Match day 24 of the current Bundesliga season featured the usual collection of clashes between teams searching for those vital European qualification positions and those hoping to escape the clutches of relegation zone. The fixture featuring FC Nurnberg and Werder Bremen provided a clear example of the latter. After a dreadful first half of the season during which they had failed to win a game, Nurnberg were slowing recovering while Bremen had won their first game of 2014 the previous weekend. What followed in the contest was an example in sportsmanship which should not be overlooked.
Werder Bremen survived some early home pressure to claim a half-time lead and then proceeded to double their advantage following a fortunate deflection. When Bremen’s attacking midfielder Aaron Hunt then fell to the ground in the penalty area when attempting to ease past an opposing defender, the referee pointed to the spot for what appeared to be a clear penalty.

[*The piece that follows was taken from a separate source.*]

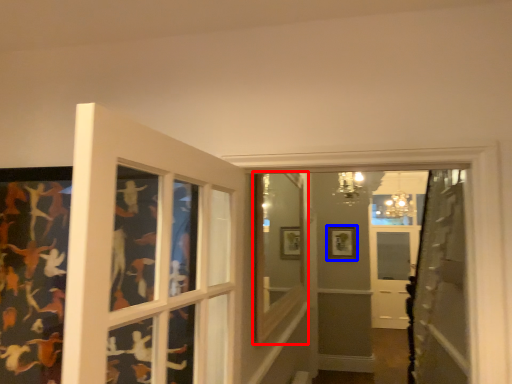 Question: Which point is further to the camera, window frame (highlighted by a red box) or picture frame (highlighted by a blue box)?

Choices:
 (A) window frame
 (B) picture frame

Answer: (B) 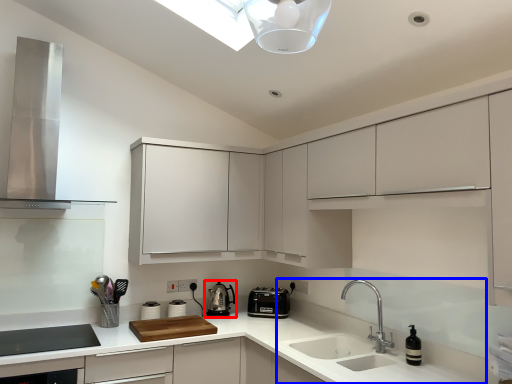 Question: Which point is closer to the camera, kitchen appliance (highlighted by a red box) or sink (highlighted by a blue box)?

A successful conversion at that stage would have virtually assured Bremen of the three points, but Hunt thought otherwise. In an instant, he informed the official that he had stumbled and it was not a penalty, a move which prompted the referee to alter his decision. There were no clear accusations of any diving attempt by Hunt, but his actions in correcting the referee drew handshakes from the opposition defenders who appreciated his honesty and sporting integrity.
As for himself, Hunt is a three times capped German international and was eligible to play to play for England on account of his mother’s nationality, but more importantly, he has been a Werder Bremen player throughout his senior career and most certainly cannot be described as a mercenary.
He has now been an integral part of the Bremen midfield for many seasons but his actions on Saturday contrast sharply with those of some professional footballers who seek to gain a penalty by whatever means possible. There have even been attempts by football officials to take more radical steps to eradicate the scourge of diving in the penalty area for which a booking seems too lenient a punishment.
In the case of Aaron Hunt, some cynics will argue that had Bremen not been leading by two goals, then the midfielder may have thought twice about admitting his stumble to the referee. That would be pure speculation and for now we can only applaud his honesty.
There will probably be times during the forthcoming World Cup when acts of cheating will become the topic of much debate, but it is refreshing to realise that not all professional footballers are intent on following this pattern and Aaron Hunt has proved to be a case in point.